Image credit: North Coast Brewing Company, Brewvolution, Prairie Artisan Ales,
Franconia Brewing Company, Texian Brewing Company, Oskar Blues Brewing
If there's one thing to be said about the Big Texas Beer Fest, it's that it brings all manner of beer drinker together. While there are an ample number of rare and limited releases to quench the thirst of the craft beer connoisseur, there are also products for those who still are still looking to take that first step towards better beer. Over 400 selections in all were available at this past weekend's third annual event, from the highly sought after stylings of Jester King down to the "crafty" creations of Shock Top.
There were no "best" beers, there never are, just the ones you enjoyed the most. As per usual, my list of beers that fall into that category follows. Remember that I tend to seek out beers I've never tried, which is why you won't see notes on beers like Firestone Walker Sucaba, or Founders Kentucky Breakfast Stout. Those beers are well-known to many, and since craft beer is all about exploration, I prefer to put the spotlight on products that might be new or unfamiliar.
Seeing as how the Jester King line was a little longer than I was willing to endure, I sought my sour beers elsewhere. My destinations, as it turned out, were three breweries based in and around Houston. No Label produced a nice effort called Sour Batch 1: The Cherry Sour, while Saint Arnold unearthed a few bottles of Bishop's Barrel #2. My attention, though, was centered on a battle of the Berliners. Saint Arnold brought along Boiler Room, which presented as more of a classic Berliner Weisse compared to Texian's Charlie Foxtrot, which was an "imperialized" take on the style. Of the two, I would probably lean towards the latter. It's understood that an extreme effervescence comes with the territory in beers of this type, but I found the gentler carbonation of the Texian brew to be preferable. It was even better with a shot of of Torani Raspberry Syrup.
Devout to the stout
What do you get when you take the inspiration behind Bomb! from Prairie Artisan Ales and mix it with that of Evil Twin's Even More Jesus?
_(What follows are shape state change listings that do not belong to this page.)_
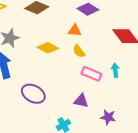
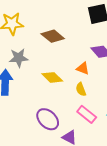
purple ellipse: (33, 94) -> (48, 119), moved

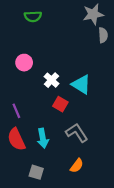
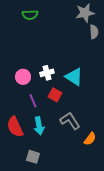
pink circle: (24, 63) -> (23, 77), moved
white cross: (52, 80) -> (47, 73), turned 32
purple line: (16, 111) -> (33, 101), moved
orange semicircle: (77, 166) -> (90, 139), moved

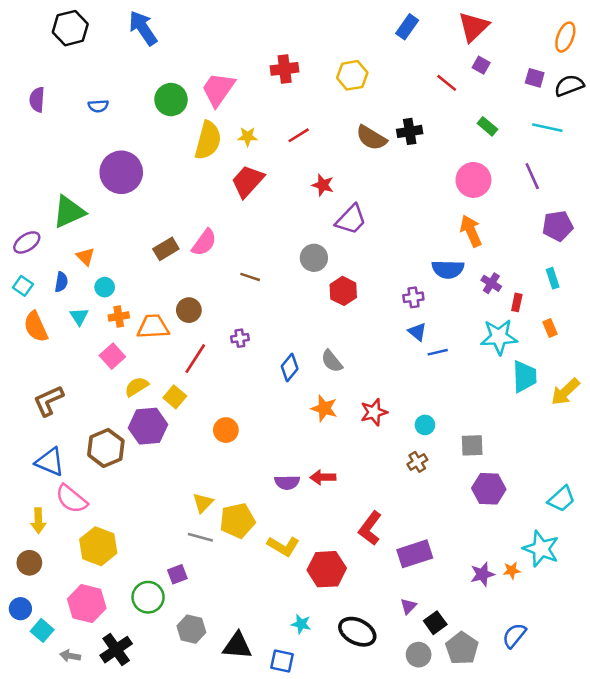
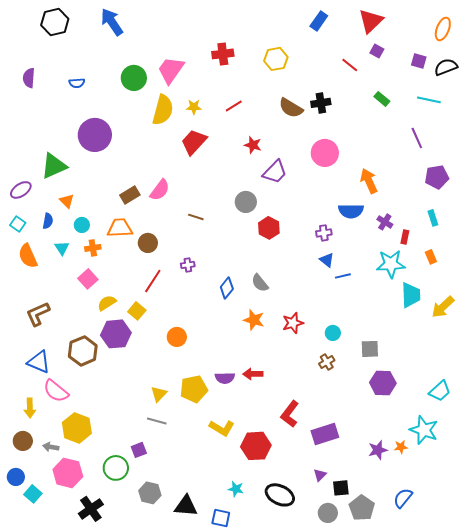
pink circle: (473, 180) -> (325, 153), moved
orange trapezoid: (153, 327) -> (120, 228), moved
yellow pentagon: (237, 521) -> (194, 389), moved
black square: (435, 623) -> (341, 488), turned 30
gray arrow: (70, 656) -> (51, 447), moved

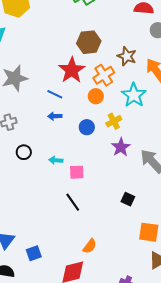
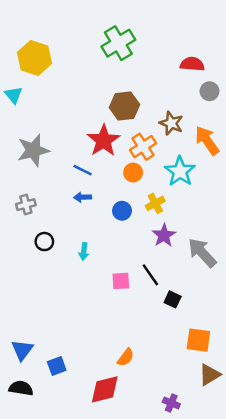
cyan arrow: (56, 160) -> (84, 251), turned -88
pink square: (77, 172) -> (121, 281), moved
black line: (73, 202) -> (150, 275), moved

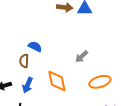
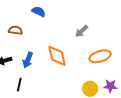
blue semicircle: (35, 47) -> (39, 12), moved
brown semicircle: (24, 61) -> (15, 30), moved, turned 96

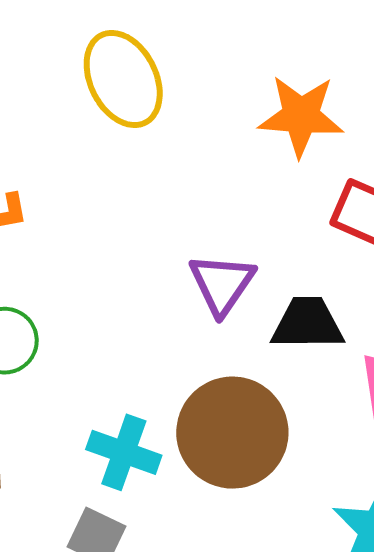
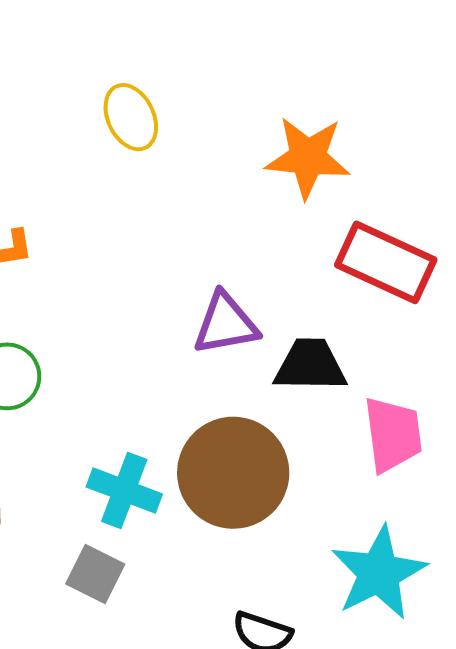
yellow ellipse: (123, 79) -> (131, 117), size x0.7
purple triangle: (222, 284) -> (226, 324), turned 44

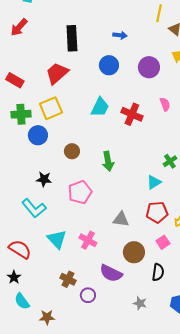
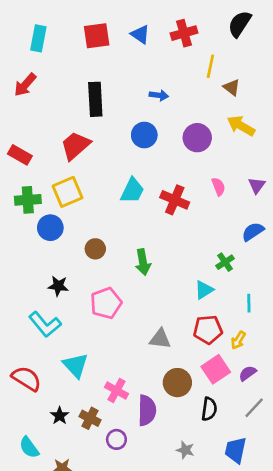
pink cross: (88, 240) -> (116, 390), moved
pink square: (163, 242) -> (216, 369), size x1.5
purple semicircle: (111, 273) -> (147, 410), turned -115
black star: (14, 277) -> (60, 416), moved

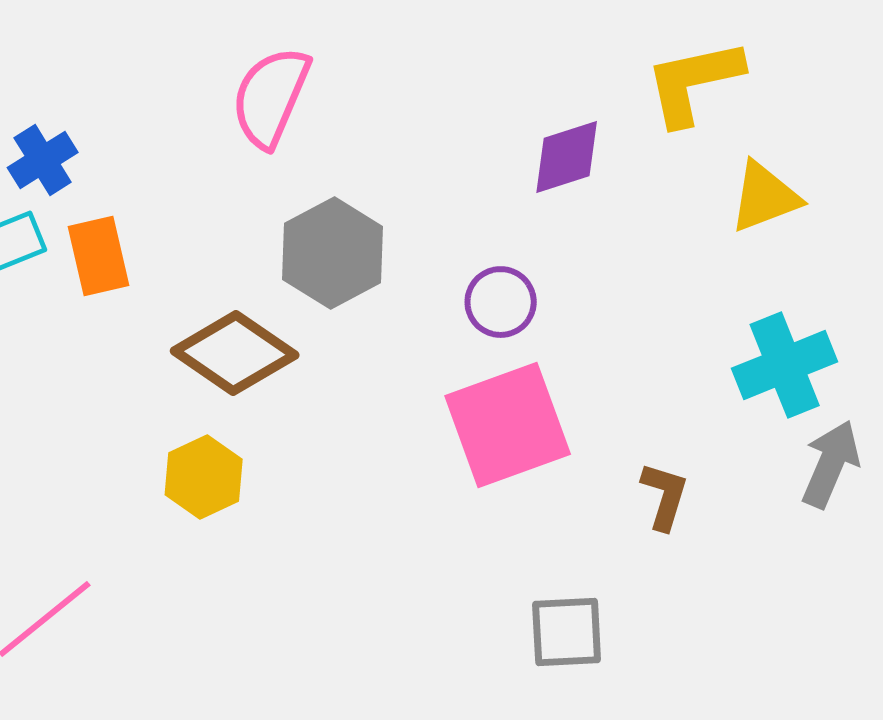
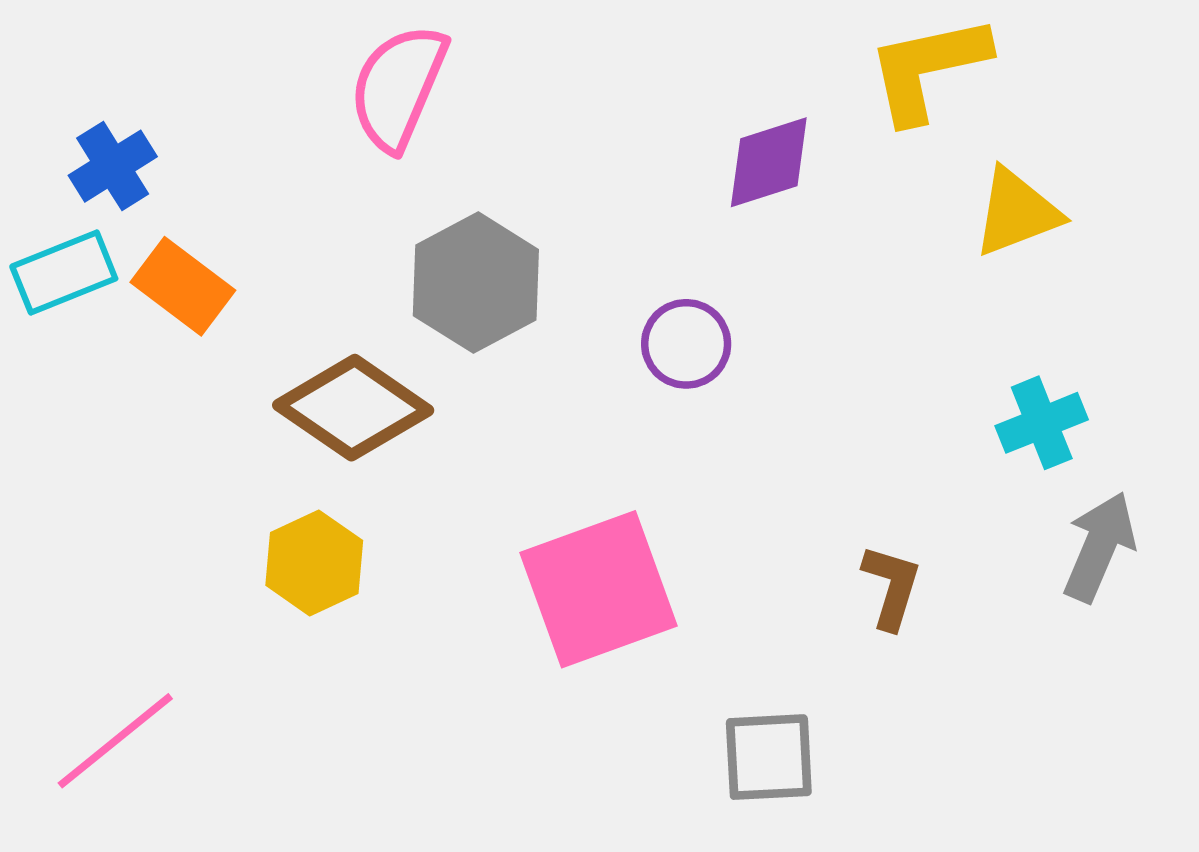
orange rectangle: (99, 256) -> (183, 286), turned -40
cyan cross: (785, 365) -> (1042, 423), size x0.7
pink square: (508, 425) -> (598, 589), moved

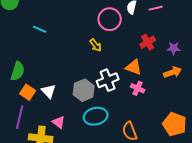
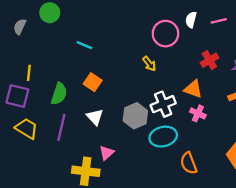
orange square: (28, 92) -> (93, 82), moved
cyan ellipse: (96, 116) -> (163, 137), moved
purple line: (20, 117) -> (61, 127), moved
pink triangle: (59, 122) -> (106, 153), turned 40

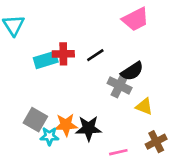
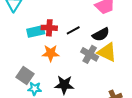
black semicircle: (132, 71) -> (101, 34), moved
yellow triangle: (144, 106) -> (107, 52), moved, size x1.5
orange star: (66, 125) -> (51, 53), moved

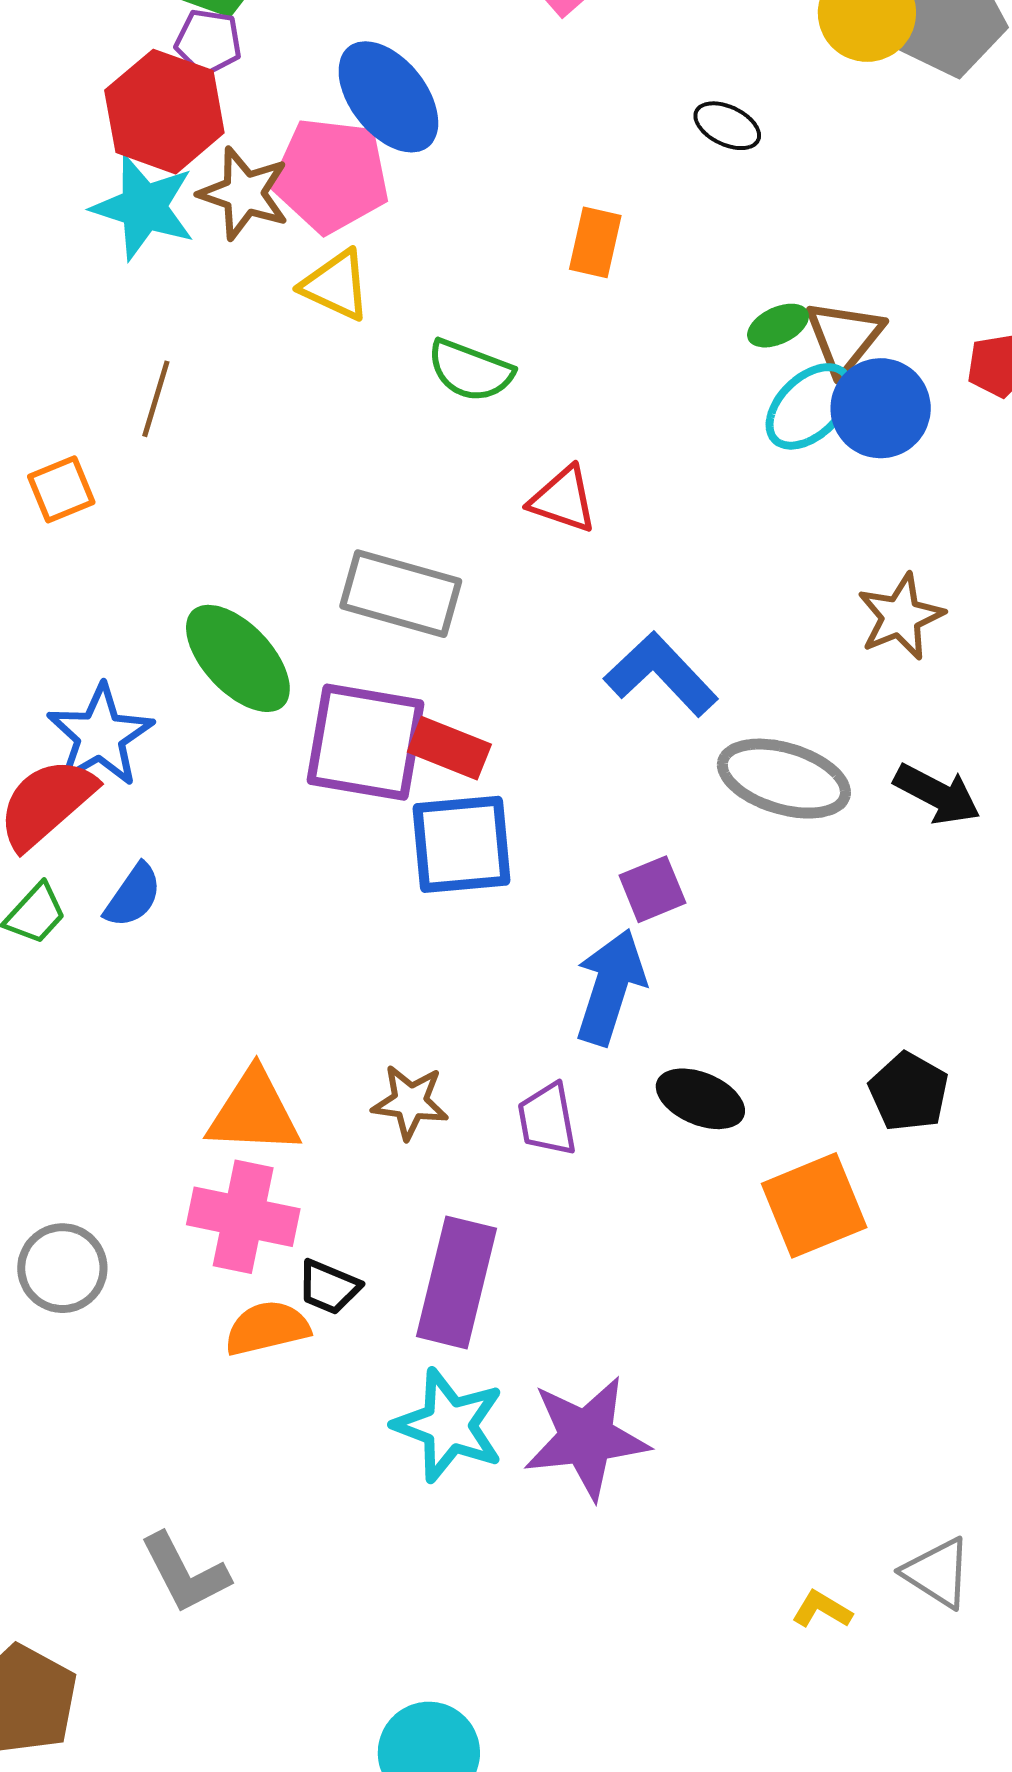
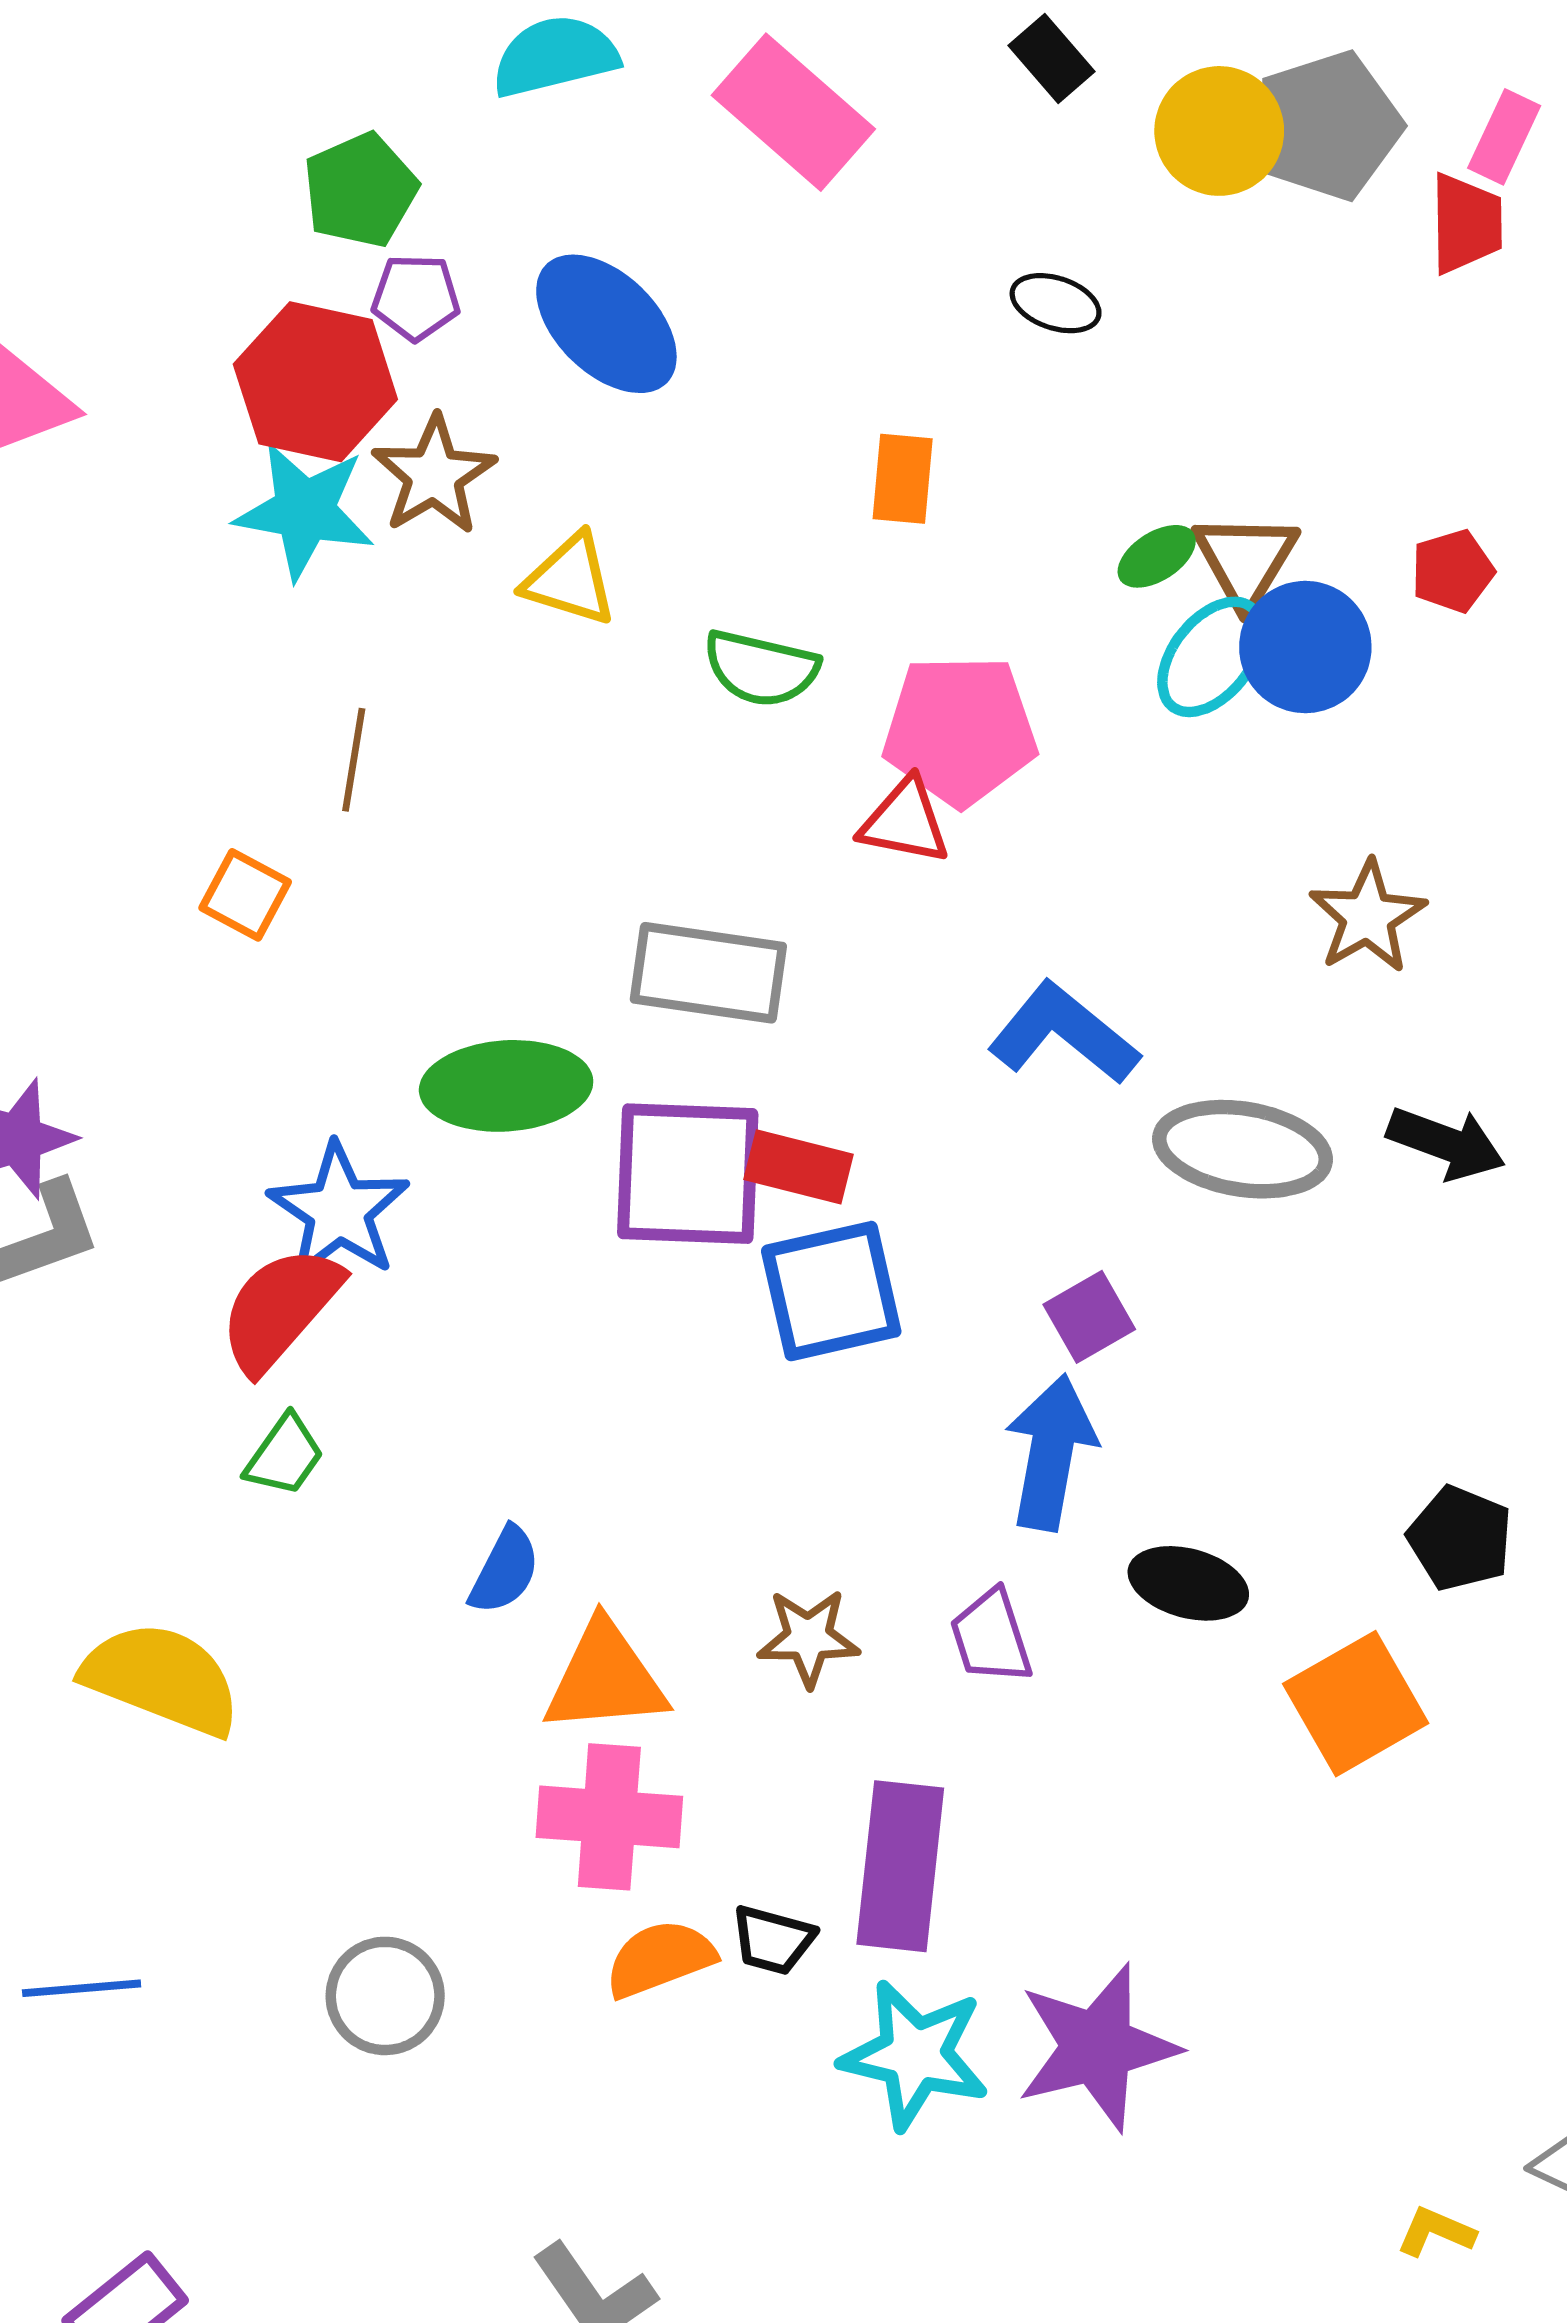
purple pentagon: (208, 42) -> (416, 297), moved
pink pentagon: (331, 175) -> (960, 730), moved
brown star: (244, 193) -> (434, 475), turned 30
orange square: (61, 489) -> (245, 895), turned -32
green ellipse: (238, 658) -> (506, 1086), turned -43
blue semicircle: (133, 896) -> (505, 1570), moved
gray circle: (62, 1268) -> (385, 1996), moved
black trapezoid: (329, 1287) -> (773, 1940), moved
A collaborative brew called Bible Belt. Given the similar ingredients, this imperial stout aged on coffee, cacao nibs, vanilla beans and chili peppers will draw inevitable comparisons to its Prairie predecessor. Both are great beers, but Bomb! is sweeter with a little more heat on the back end, whereas Bible Belt ratchets up the coffee component and has a darker overall chocolate character. In other words, they are the same but different. So, go ahead...start calling one beer the evil twin of the other.
What's old is new again
While it's not new per se, you may be wondering how Franconia's McKinney Champagne made the list of noteworthy brews. It may have originally debuted last August, but remaining kegs are drinking like a totally different beer. Upon initial release, the beer displayed more of the underlying wheat grain to go along with the wine-like qualities imparted by the yeast. Try it today, though, and the wheat fades into the background while giving way to more robust fruit flavors, as well as a tartness that wasn't as evident before. The verdict? Add this one to the list of beers that get better with age.
A barrel of this and a barrel of that
I'm always a little leery when a brewery starts changing the source of their spent casks in popular bourbon-barrel brews, but Oskar Blues has yet to disappoint when it comes to its treatments of Ten Fidy. In recent memory, they've rolled out versions aged on bourbon barrels obtained from the Breckenridge Distillery, Four Roses and now Spring 44. Not surprisingly, each spirit has brought different things to the table, and while the Spring 44 version might have been a bit more subtle than the others listed, it was still a tasty addition to an already top-of-the-line brew.
According to North Coast's website, the 2011 Cellar Reserve edition of their Old Stock Ale has been around since November of last year. After trying it, and deciding that it was the beer I enjoyed the most at this year's fest, I'm kicking myself for not loading up on it sooner. Aged in brandy barrels, this beer had layers of depth I couldn't even begin to unravel after a single two-ounce sample. Superficially I noted caramel malt, prominent barrel influence, dark fruit and warming alcohol, but this is a beer to be sipped and savored, and I would need a full pour to give it a proper review.